→ GOAL OF THE EXERCISE:
For each line of the data below, copy it if it holds the word "para".

Extracted page text data:
■ ■ ■

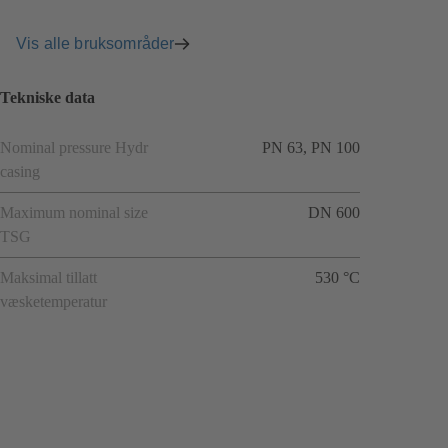
Vis alle bruksområder
Tekniske data
Nominal pressure Hydr
PN 63, PN 100
casing
Maximum nominal size
DN 600
TSG
Maksimal tillatt
530 °C
væsketemperatur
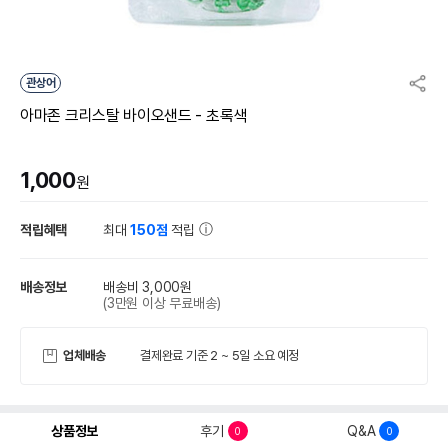
관상어
아마존 크리스탈 바이오샌드 - 초록색
1,000
원
적립혜택
최대
150점
적립
배송정보
배송비 3,000원
(3만원 이상 무료배송)
업체배송
결제완료 기준 2 ~ 5일 소요 예정
상품정보
후기
Q&A
0
0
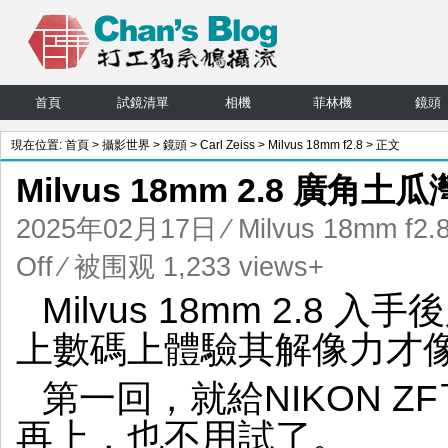
首頁
試鏡清單
相機
菲林機
鏡頭
現在位置:
首頁
>
攝影世界
>
鏡頭
>
Carl Zeiss
>
Milvus 18mm f2.8
> 正文
Milvus 18mm 2.8 廣角土瓜
2025年02月17日
⁄
Milvus 18mm f2.
on
Off
⁄ 被围观 1,233 views+
Milvus
Milvus 18mm 2.8
18mm
2.8
上數碼上體驗其解像力才
廣
角
第一回，就給NIKON Z
土
瓜
再上，也不用試了。
灣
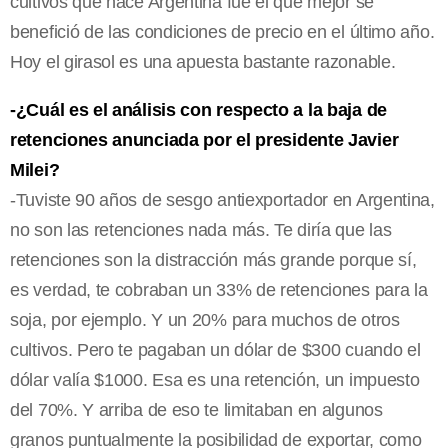
cultivos que hace Argentina fue el que mejor se
benefició de las condiciones de precio en el último año.
Hoy el girasol es una apuesta bastante razonable.
-¿Cuál es el análisis con respecto a la baja de
retenciones anunciada por el presidente Javier
Milei?
-Tuviste 90 años de sesgo antiexportador en Argentina,
no son las retenciones nada más. Te diría que las
retenciones son la distracción más grande porque sí,
es verdad, te cobraban un 33% de retenciones para la
soja, por ejemplo. Y un 20% para muchos de otros
cultivos. Pero te pagaban un dólar de $300 cuando el
dólar valía $1000. Esa es una retención, un impuesto
del 70%. Y arriba de eso te limitaban en algunos
granos puntualmente la posibilidad de exportar, como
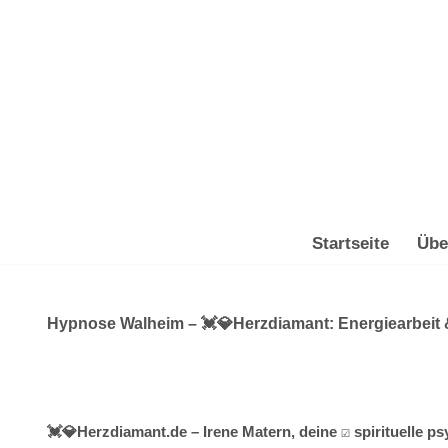
Zum
Inhalt
springen
Startseite
Übe
Hypnose Walheim – 💓️💎Herzdiamant: Energiearbeit &
💓️💎Herzdiamant.de – Irene Matern, deine ☑️ spirituelle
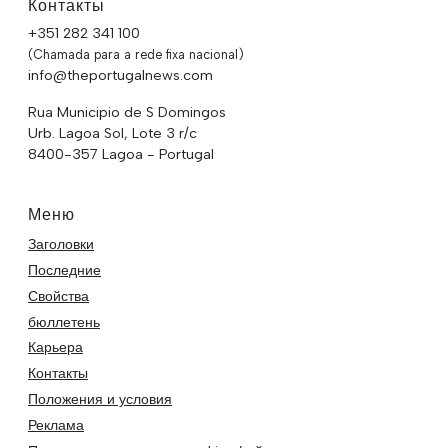
Контакты
+351 282 341 100
(Chamada para a rede fixa nacional)
info@theportugalnews.com
Rua Municipio de S Domingos
Urb. Lagoa Sol, Lote 3 r/c
8400-357 Lagoa - Portugal
Меню
Заголовки
Последние
Свойства
бюллетень
Карьера
Контакты
Положения и условия
Реклама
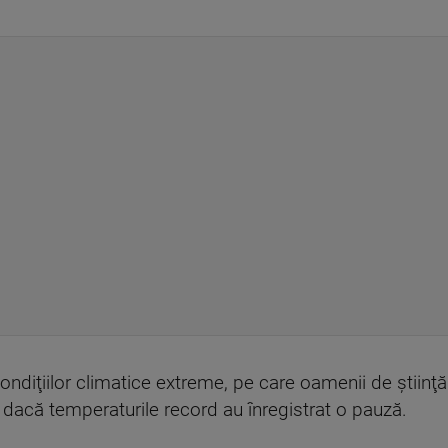
ondiţiilor climatice extreme, pe care oamenii de ştiinţă
dacă temperaturile record au înregistrat o pauză.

■ ■ ■

→ WRITTEN ANSWER:
es verdad, te cobraban un 33% de retenciones para la
soja, por ejemplo. Y un 20% para muchos de otros
(Chamada para a rede fixa nacional)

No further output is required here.